To promote social justice, New York is reserving 150 marijuana dispensary licenses for people negatively impacted by previous prohibitions on pot. Such as some entrepreneurs in the Bronx that CBS2 profiled in August, led by Coss Marte.

"I was 13 when I was incarcerated for marijuana. To see that today I'm going to possibly open a dispensary where I'll be selling weed legally, it's just, I would never imagine this," CONBUD founder Coss Marte said.

But now a federal judge is putting up a road block.

"I think that the program is vulnerable," lawyer Lauren Rudick said.

Rudick advises clients applying through New York's CAURD program -- Conditional Adult Use Retail Dispensaries.

CAURD guidelines require applicants to have a pot-related conviction under New York law and "a significant presence in New York state."

In a ruling, Federal Judge Gary Sharpe said that may violate the U.S. Constitution.

"The New York CAURD program does require applicants to have very significant ties to New York, so they found it to be protectionist and exclusionary to out-of-state residents for this program," Rudick said.

READ MORENYS Office of Cannabis Management tours pot farms on East End of Long Island

The law was challenged by a man convicted of a pot crime in Michigan.

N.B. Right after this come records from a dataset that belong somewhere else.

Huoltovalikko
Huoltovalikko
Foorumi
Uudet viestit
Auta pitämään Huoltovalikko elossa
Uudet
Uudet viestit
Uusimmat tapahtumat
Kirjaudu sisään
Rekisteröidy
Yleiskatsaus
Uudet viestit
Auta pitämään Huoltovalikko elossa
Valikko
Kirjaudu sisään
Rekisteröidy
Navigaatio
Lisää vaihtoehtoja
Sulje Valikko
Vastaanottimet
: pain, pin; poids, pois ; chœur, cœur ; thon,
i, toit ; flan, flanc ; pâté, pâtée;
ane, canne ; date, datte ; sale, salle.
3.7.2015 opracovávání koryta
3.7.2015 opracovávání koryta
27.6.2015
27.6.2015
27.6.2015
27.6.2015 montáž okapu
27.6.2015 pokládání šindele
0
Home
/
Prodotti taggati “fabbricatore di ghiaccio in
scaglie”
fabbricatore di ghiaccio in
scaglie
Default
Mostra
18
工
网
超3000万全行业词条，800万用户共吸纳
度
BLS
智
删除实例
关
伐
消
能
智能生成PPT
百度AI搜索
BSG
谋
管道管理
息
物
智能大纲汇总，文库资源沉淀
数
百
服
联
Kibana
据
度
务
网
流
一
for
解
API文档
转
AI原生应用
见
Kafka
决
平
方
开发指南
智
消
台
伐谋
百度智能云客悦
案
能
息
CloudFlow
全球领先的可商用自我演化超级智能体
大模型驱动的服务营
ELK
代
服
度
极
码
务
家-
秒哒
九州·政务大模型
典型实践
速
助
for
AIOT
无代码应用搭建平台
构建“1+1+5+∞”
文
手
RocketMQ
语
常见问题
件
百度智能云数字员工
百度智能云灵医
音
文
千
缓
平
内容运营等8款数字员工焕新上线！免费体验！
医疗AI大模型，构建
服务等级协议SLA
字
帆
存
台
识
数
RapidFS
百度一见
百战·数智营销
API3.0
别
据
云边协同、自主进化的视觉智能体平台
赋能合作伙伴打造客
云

The judge told New York until the challenge is settled it cannot issue licenses in Brooklyn, Westchester, and other counties where the Michigan man applied for one.

"What we do know is this creates a precedent for other folks to come along and claim a similar constitutional violation. So we'll be watching that," Rudick said.

It's not clear how this challenge will impact the state's goal of having recreational pot stores open before the year is out.

The judge said state lawyers had "no cogent response" when asked to defend certain aspects of the licensing program. The state Office of Cannabis Management would not comment on pending litigation.